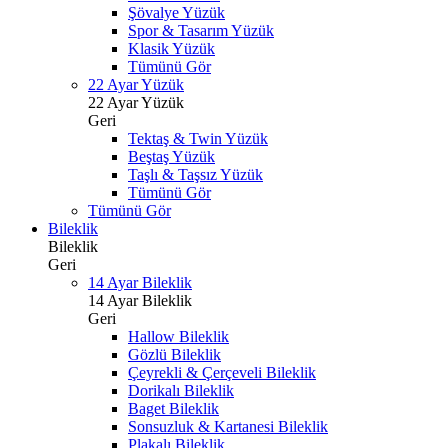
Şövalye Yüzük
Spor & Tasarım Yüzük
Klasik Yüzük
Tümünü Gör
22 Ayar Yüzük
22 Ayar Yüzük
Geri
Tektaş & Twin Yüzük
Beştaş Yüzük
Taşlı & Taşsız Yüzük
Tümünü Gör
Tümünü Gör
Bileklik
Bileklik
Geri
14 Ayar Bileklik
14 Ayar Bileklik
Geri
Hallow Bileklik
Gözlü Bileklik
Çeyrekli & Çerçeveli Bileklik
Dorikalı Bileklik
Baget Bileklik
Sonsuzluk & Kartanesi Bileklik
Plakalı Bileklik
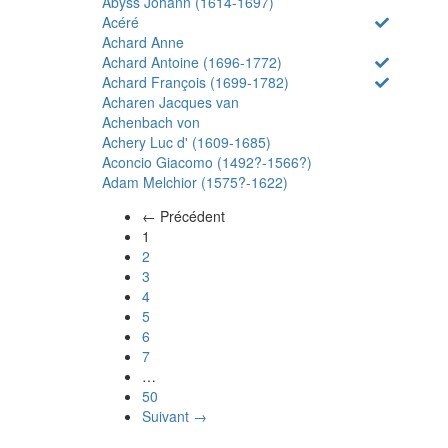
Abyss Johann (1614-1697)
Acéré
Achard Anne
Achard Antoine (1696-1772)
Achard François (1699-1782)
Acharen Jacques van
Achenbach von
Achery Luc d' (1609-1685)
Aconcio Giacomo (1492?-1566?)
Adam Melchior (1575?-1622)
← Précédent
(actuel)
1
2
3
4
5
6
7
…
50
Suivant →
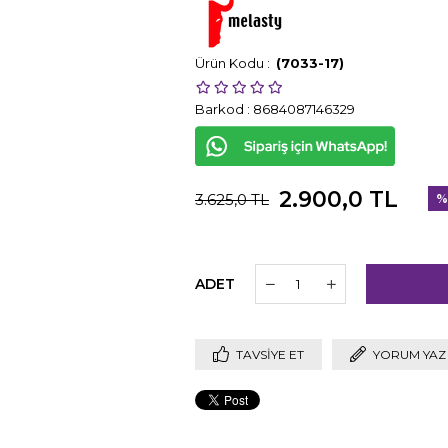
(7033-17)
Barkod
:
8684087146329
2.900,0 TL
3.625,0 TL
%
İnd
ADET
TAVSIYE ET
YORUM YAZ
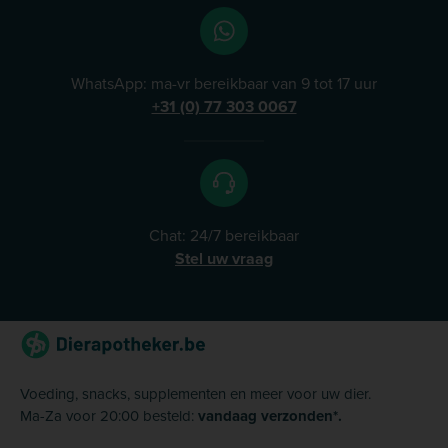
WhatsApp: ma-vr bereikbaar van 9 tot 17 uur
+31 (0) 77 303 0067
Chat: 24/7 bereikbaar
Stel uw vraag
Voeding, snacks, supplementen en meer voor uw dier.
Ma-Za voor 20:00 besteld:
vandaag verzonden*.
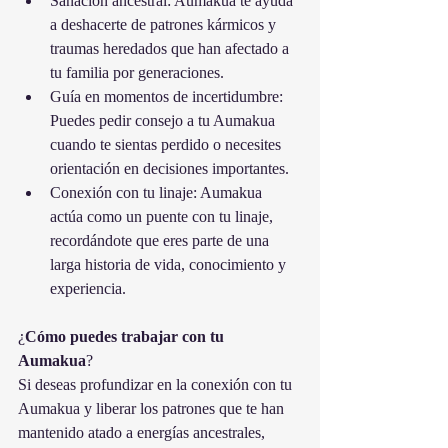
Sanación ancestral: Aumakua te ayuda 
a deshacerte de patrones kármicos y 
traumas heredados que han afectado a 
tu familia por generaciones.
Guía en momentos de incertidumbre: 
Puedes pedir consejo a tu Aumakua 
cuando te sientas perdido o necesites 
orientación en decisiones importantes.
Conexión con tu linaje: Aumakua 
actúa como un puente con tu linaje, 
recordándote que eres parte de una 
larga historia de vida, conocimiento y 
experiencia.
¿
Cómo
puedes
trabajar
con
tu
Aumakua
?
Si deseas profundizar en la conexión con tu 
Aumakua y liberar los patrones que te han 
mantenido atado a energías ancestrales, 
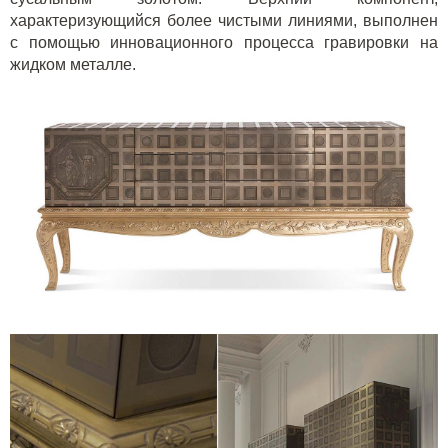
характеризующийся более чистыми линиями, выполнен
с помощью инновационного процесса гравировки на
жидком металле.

# # #

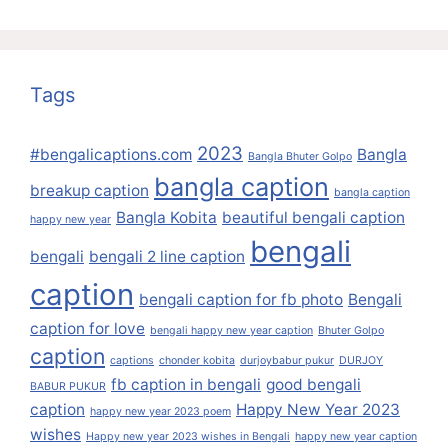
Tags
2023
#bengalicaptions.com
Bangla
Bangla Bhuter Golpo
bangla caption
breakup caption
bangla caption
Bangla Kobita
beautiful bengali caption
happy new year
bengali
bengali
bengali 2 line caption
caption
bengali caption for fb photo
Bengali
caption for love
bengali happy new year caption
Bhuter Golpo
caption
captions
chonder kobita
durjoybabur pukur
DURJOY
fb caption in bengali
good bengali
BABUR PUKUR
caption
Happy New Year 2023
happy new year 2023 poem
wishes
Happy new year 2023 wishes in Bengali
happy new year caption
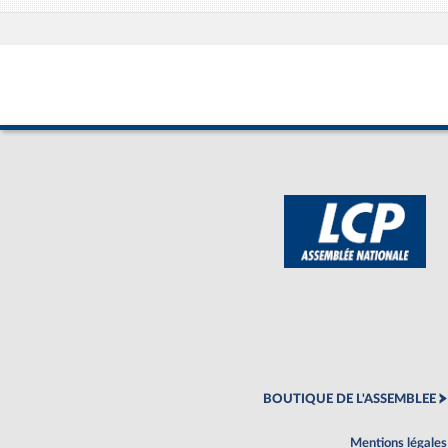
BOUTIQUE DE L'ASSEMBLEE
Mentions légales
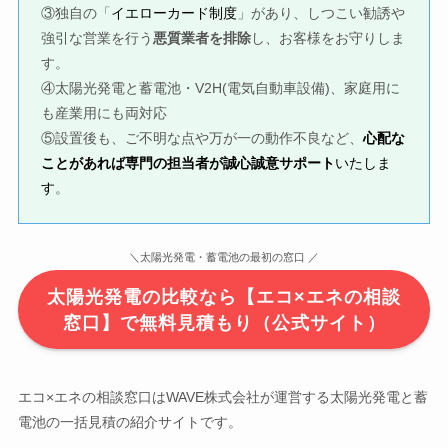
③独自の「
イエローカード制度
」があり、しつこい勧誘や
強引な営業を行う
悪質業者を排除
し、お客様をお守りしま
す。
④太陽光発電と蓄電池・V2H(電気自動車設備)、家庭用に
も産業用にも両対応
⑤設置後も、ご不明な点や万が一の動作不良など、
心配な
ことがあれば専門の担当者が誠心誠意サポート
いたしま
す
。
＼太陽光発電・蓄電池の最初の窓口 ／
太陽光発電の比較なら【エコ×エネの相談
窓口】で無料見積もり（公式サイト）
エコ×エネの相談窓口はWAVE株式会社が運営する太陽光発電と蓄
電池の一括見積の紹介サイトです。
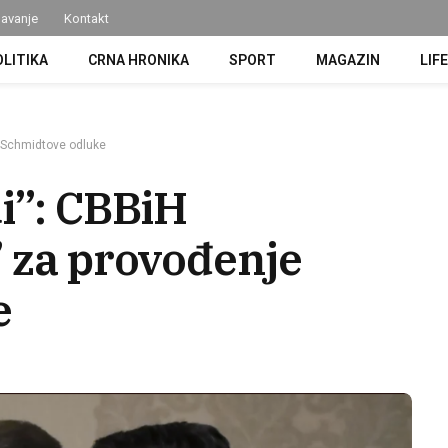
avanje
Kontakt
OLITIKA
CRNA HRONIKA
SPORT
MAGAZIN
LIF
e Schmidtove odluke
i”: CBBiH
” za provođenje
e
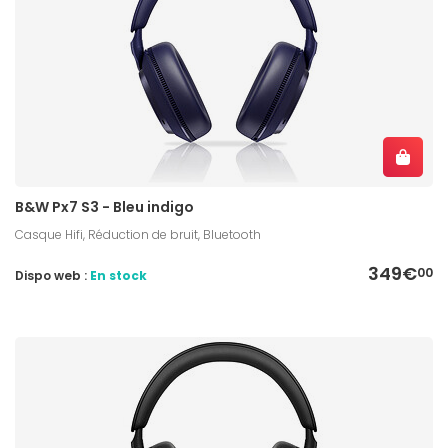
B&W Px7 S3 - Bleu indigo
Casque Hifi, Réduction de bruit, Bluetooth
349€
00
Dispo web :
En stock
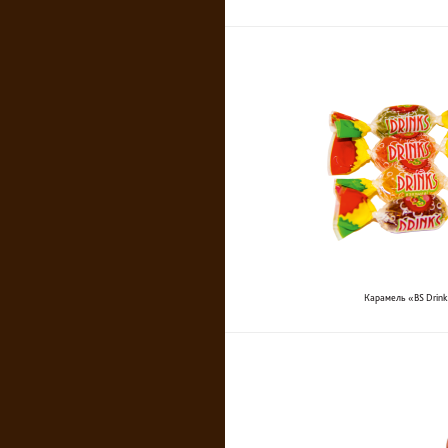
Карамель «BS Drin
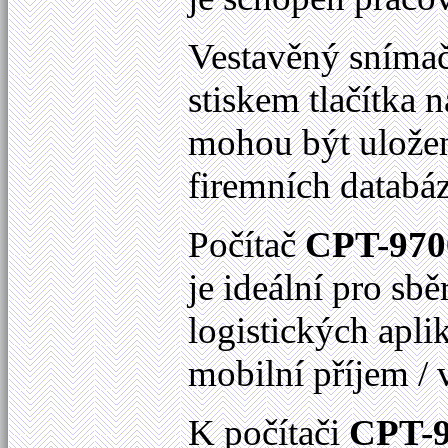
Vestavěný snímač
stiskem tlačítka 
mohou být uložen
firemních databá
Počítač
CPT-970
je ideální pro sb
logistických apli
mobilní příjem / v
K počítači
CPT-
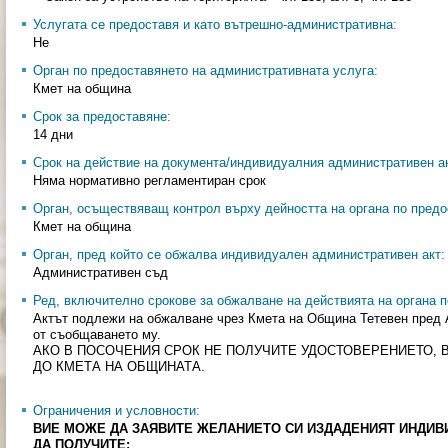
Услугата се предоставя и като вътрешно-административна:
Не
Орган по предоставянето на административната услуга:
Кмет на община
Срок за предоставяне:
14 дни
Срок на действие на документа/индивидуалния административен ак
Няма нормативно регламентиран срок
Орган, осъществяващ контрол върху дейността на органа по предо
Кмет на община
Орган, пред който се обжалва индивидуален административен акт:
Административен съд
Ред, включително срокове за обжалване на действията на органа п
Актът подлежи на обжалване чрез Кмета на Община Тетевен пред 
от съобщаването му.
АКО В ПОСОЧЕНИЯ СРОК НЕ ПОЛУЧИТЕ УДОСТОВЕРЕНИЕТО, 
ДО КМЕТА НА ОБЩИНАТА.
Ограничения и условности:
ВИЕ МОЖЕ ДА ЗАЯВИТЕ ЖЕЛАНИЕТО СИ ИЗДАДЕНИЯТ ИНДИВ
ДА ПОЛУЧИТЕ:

# # #

> Task to carry out: Start at the line above containing "Şövalye Yüzük" and stop at the line containing "Conexión con tu linaje: Aumakua": print those lines and everything between them exactly, but not the pictures.

> Solved exercise:
Şövalye Yüzük
Spor & Tasarım Yüzük
Klasik Yüzük
Tümünü Gör
22 Ayar Yüzük
22 Ayar Yüzük
Geri
Tektaş & Twin Yüzük
Beştaş Yüzük
Taşlı & Taşsız Yüzük
Tümünü Gör
Tümünü Gör
Bileklik
Bileklik
Geri
14 Ayar Bileklik
14 Ayar Bileklik
Geri
Hallow Bileklik
Gözlü Bileklik
Çeyrekli & Çerçeveli Bileklik
Dorikalı Bileklik
Baget Bileklik
Sonsuzluk & Kartanesi Bileklik
Plakalı Bileklik
Abyss Johann (1614-1697)
Acéré
Achard Anne
Achard Antoine (1696-1772)
Achard François (1699-1782)
Acharen Jacques van
Achenbach von
Achery Luc d' (1609-1685)
Aconcio Giacomo (1492?-1566?)
Adam Melchior (1575?-1622)
← Précédent
(actuel)
1
2
3
4
5
6
7
…
50
Suivant →
(7033-17)
Barkod
:
8684087146329
2.900,0 TL
3.625,0 TL
%
İnd
ADET
TAVSIYE ET
YORUM YAZ
WhatsApp: ma-vr bereikbaar van 9 tot 17 uur
+31 (0) 77 303 0067
Chat: 24/7 bereikbaar
Stel uw vraag
Voeding, snacks, supplementen en meer voor uw dier.
Ma-Za voor 20:00 besteld:
vandaag verzonden*.
Sanación ancestral: Aumakua te ayuda 
a deshacerte de patrones kármicos y 
traumas heredados que han afectado a 
tu familia por generaciones.
Guía en momentos de incertidumbre: 
Puedes pedir consejo a tu Aumakua 
cuando te sientas perdido o necesites 
orientación en decisiones importantes.
Conexión con tu linaje: Aumakua 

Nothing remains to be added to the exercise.